Trainingsregime im Turnen: Warten auf den echten Wandel
Frauenturnen hat ein strukturelles Problem psychischer Gewalt. Mit schönen Bildern schicker Ganzkörperanzüge lässt es sich nicht lösen.
D as Turnen hat ein Problem. Ein Problem, das seit fast einem Jahr in der Öffentlichkeit verhandelt wird. Es geht um ein Trainingsregime, in dem Gewalt ausgeübt wird, vor allem psychische Gewalt: absolute Macht und Kontrolle der Trainer:in, subtiler Druck und explizite Strafmaßnahmen, das Ignorieren von Verletzungen, die ständige persönliche Erniedrigung der Schutzbefohlenen, nicht nur, aber insbesondere im Kontext des Gewichts der Turnerinnen.

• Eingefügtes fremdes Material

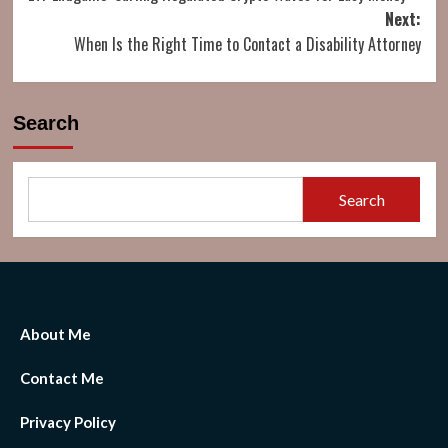
navigation
Next:
When Is the Right Time to Contact a Disability Attorney
Search
Search
About Me
Contact Me
Privacy Policy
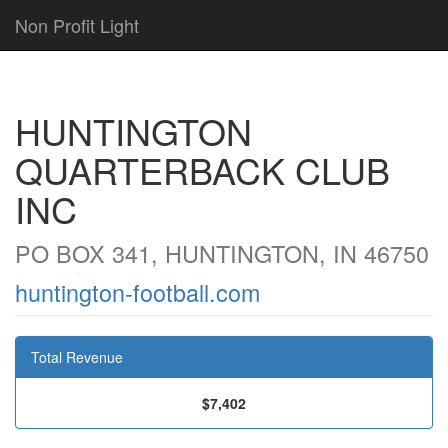
Non Profit Light
HUNTINGTON
QUARTERBACK CLUB
INC
PO BOX 341, HUNTINGTON, IN 46750
huntington-football.com
Total Revenue
$7,402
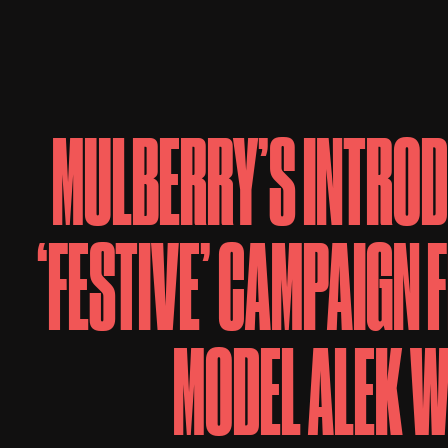
MULBERRY’S INTROD
‘FESTIVE’ CAMPAIGN 
MODEL ALEK 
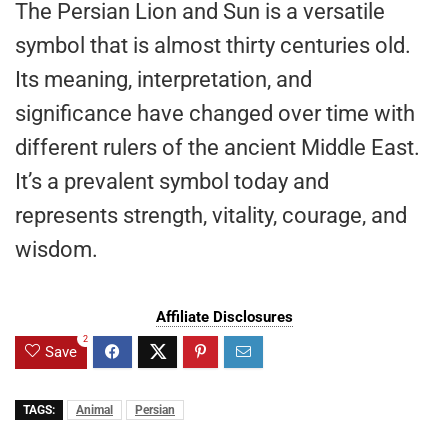
The Persian Lion and Sun is a versatile
symbol that is almost thirty centuries old.
Its meaning, interpretation, and
significance have changed over time with
different rulers of the ancient Middle East.
It’s a prevalent symbol today and
represents strength, vitality, courage, and
wisdom.
Affiliate Disclosures
2
Save
TAGS:
Animal
Persian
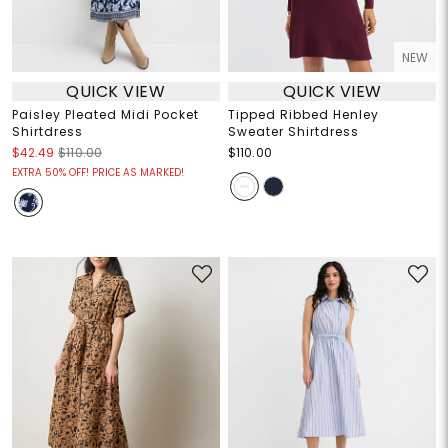
NEW
QUICK VIEW
QUICK VIEW
Paisley Pleated Midi Pocket
Tipped Ribbed Henley
Shirtdress
Sweater Shirtdress
$42.49
$110.00
$110.00
EXTRA 50% OFF! PRICE AS MARKED!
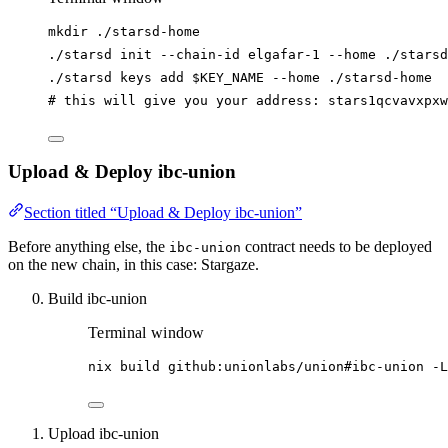
mkdir
./starsd-home
./starsd
init
--chain-id
elgafar-1
--home
./starsd
./starsd
keys
add
$KEY_NAME
--home
./starsd-home
# this will give you your address: stars1qcvavxpxw
Upload & Deploy ibc-union
Section titled “Upload & Deploy ibc-union”
Before anything else, the
contract needs to be deployed
ibc-union
on the new chain, in this case: Stargaze.
Build ibc-union
Terminal window
nix
build
github:unionlabs/union#ibc-union
-L
Upload ibc-union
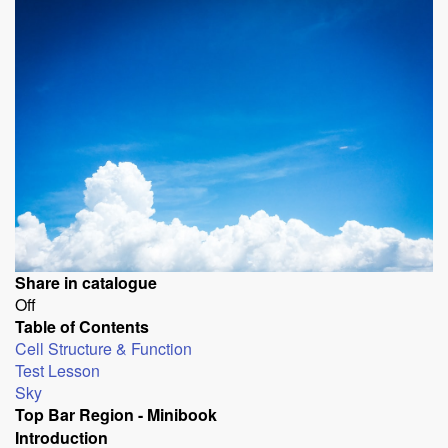
Share in catalogue
Off
Table of Contents
Cell Structure & Function
Test Lesson
Sky
Top Bar Region - Minibook
Introduction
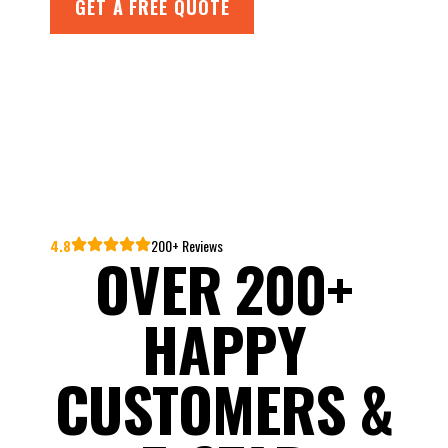
GET A FREE QUOTE
4.8
200+ Reviews
OVER 200+
HAPPY
CUSTOMERS &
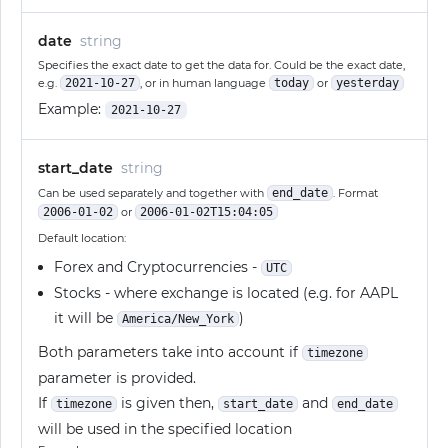
date
string
Specifies the exact date to get the data for. Could be the exact date,
e.g.
2021-10-27
, or in human language
today
or
yesterday
Example:
2021-10-27
start_date
string
Can be used separately and together with
end_date
. Format
2006-01-02
or
2006-01-02T15:04:05
Default location:
Forex and Cryptocurrencies -
UTC
Stocks - where exchange is located (e.g. for AAPL
it will be
)
America/New_York
Both parameters take into account if
timezone
parameter is provided.
If
is given then,
and
timezone
start_date
end_date
will be used in the specified location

So geht Leistung, ist die Überzeugung vieler, und für Leistung, also Medaillen, wird man schließlich als Trainer:in im Hochleistungssport bezahlt. Das Problem gibt es auch in Deutschland, wie die Ende Januar veröffentlichte Zusammenfassung der Untersuchung von Vorwürfen, die Chemnitzer Turnerinnen gegen ihre Cheftrainerin erhoben haben, belegt. Die Trainerin ist suspendiert. Der Verband spricht jetzt von einem Kulturwandel.
So weit, so bekannt. Und jetzt? Bei der EM startet Sarah Voss in einem Ganzkörperanzug. Der Verband formuliert eine Pressemitteilung, in der er auf seine Maßnahmen zur „Prävention sexualisierter Gewalt“ hinweist und formuliert zum Auftritt von Voss: „Der Deutsche Turner-Bund sieht diesen Schritt als ersten wichtigen Baustein, um das Wohlbefinden aller Athletinnen in den Turn-Sportarten zu stärken und eine offene Kultur im Hinblick auf das Tragen von Wettkampfbekleidung zu schaffen.“ Dann titelt eine erste Meldung: „Sarah Voss gegen Sexualisierung“. Mit diesem Stichwort rollt die Welle los: „Sexismus-Protest!“, „Aufbegehren in Hosen“ – und schwups! wird es eine „Revolution“ im Frauenturnen.
Fremde Federn
Daran ist so gut wie alles falsch. Zum einen die Chronologie: Der Verband, der dieses Trikot nun als „wichtigen Baustein“ in seinem Kulturwandel vereinnahmt, hat – so schreibt er es Ende Januar 2021 selbst – gar nicht geahnt, was für schlimme Dinge in deutschen Turnhallen geschehen. Die Initiative zum Ganzkörperanzug hingegen stammt aus dem Frühjahr 2020 – Cheftrainerin Ulla Koch hatte sie angestoßen, nachdem ihre Athletinnen vom persönlichen Unwohlsein im Kurzdress berichtet hatten.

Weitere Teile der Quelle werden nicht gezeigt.